From constraints to architecture: modular high‑voltage batteries

Once current limits, thermal behaviour, and mass growth were treated as first‑order constraints, a single large battery pack was no longer an attractive solution.

In the previous post, we looked at how current limits, thermal behaviour, and mass growth disrupt the idea that a battery is simply an energy store. Once those constraints are treated as real, the architecture itself has to change.

This post explains how those constraints led to a modular, high‑voltage, swappable battery architecture, and the trade‑offs that decision imposed in an exposed off‑road vehicle.

Decoupling power from energy

The key architectural shift was to separate peak power capability from total energy capacity.

Each battery module is designed to support full peak power on its own.
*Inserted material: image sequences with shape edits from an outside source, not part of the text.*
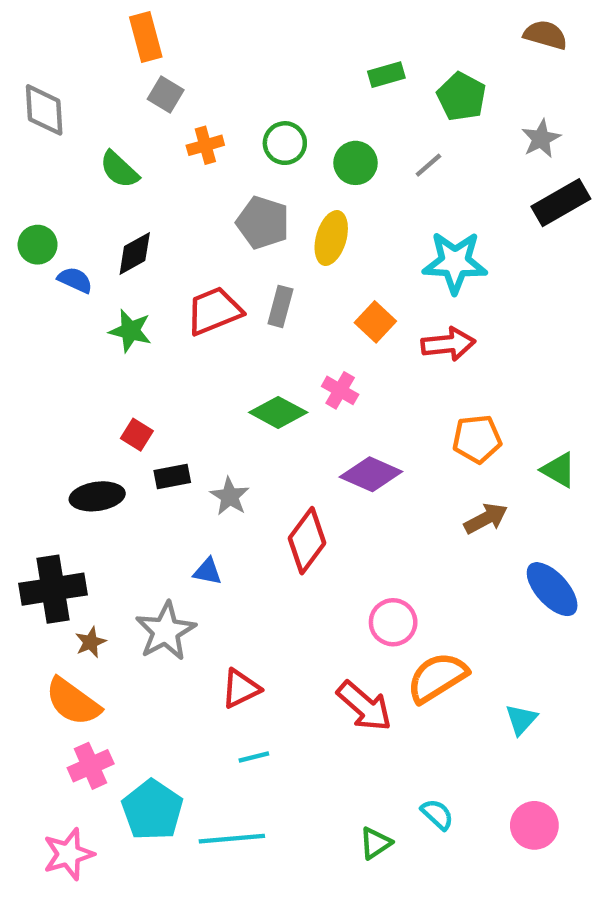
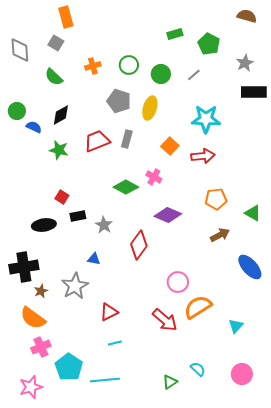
gray square: (166, 94) -> (56, 43), moved
black rectangle: (561, 203) -> (254, 92), turned 30

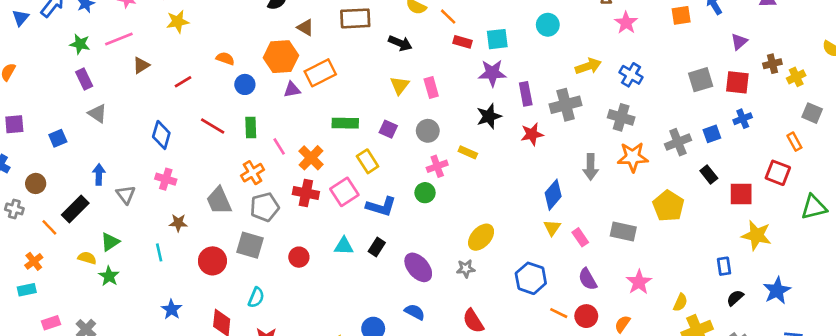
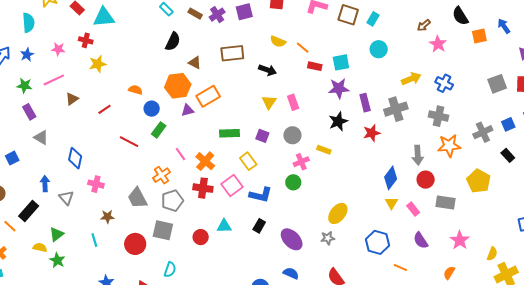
green rectangle: (251, 127) -> (159, 130), moved, turned 42
blue diamond: (161, 135) -> (75, 158), moved
cyan triangle: (344, 246) -> (224, 226), moved
red circle: (586, 316) -> (426, 180), moved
Additional modules add energy without increasing current per cell or changing vehicle performance. This avoids the failure mode where capacity growth silently degrades acceleration.
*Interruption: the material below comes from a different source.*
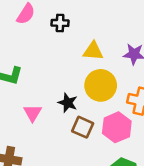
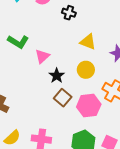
yellow circle: (101, 85) -> (86, 70), size x0.7
pink triangle: (33, 113) -> (42, 56), moved

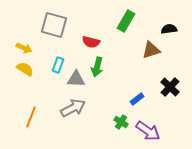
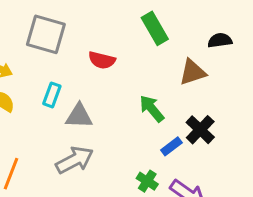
green rectangle: (126, 21) -> (155, 28), turned -60
green arrow: (97, 67) -> (152, 109), moved, turned 126
black cross: (170, 87) -> (200, 130), moved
High voltage as an enabler, not a solution

Higher system voltage reduces current for a given power level, easing conductor sizing and resistive losses. However, voltage alone does not resolve cell‑level thermal limits, mass distribution, or serviceability.
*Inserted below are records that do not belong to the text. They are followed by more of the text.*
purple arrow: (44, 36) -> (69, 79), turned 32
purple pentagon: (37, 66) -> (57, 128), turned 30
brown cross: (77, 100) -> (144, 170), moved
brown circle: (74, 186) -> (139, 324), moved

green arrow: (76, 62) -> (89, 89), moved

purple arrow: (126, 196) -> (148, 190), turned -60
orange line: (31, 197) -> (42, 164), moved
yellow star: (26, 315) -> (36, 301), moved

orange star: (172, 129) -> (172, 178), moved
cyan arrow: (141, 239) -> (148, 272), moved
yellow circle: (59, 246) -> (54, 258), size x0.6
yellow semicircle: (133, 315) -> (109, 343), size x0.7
Architecture, not voltage magnitude, determines whether those constraints are manageable.

Modular packs as a structural decision

Breaking the battery into multiple identical modules enables controlled current sharing, distributed mass placement, and redundancy during development and testing.

Each module is a complete, self‑contained system rather than a dependent fraction of a larger pack. This simplifies validation and reduces coupling between energy scaling and vehicle behaviour.

Swappability as a design consequence

In the E23, swappability is not a convenience feature. It allows energy scaling without redesign, enables off‑vehicle cooling between sessions, and simplifies handling, shipping, and service.

A fixed pack optimises for a single operating point. A modular system tolerates a broader range of real‑world use without compromising peak performance.

Safety in an exposed vehicle

High‑voltage systems in off‑road vehicles introduce risks not present in sealed passenger cars. The architecture therefore prioritises physical separation from occupants, touch‑safe connectors and interlocks, and clear mechanical retention with defined load paths.

Modularity increases connector count and potential failure modes. That trade‑off is accepted deliberately and mitigated through conservative design rather than part minimisation.

Compromises and cost

This architecture carries penalties: additional housings and connectors increase BOM cost, packaging efficiency is lower than a monolithic pack, and integration effort is higher during development.

These costs are accepted because they preserve performance consistency and allow future flexibility without re‑architecting the vehicle.

Summary

The E23 battery architecture is not the result of novelty or convenience. It follows directly from treating current limits, thermal behaviour, and mass as non‑negotiable constraints.

With power delivery and energy scaling decoupled, battery mass and placement are now sufficiently stable enough to start defining the next major system: how the vehicle controls and manages that energy.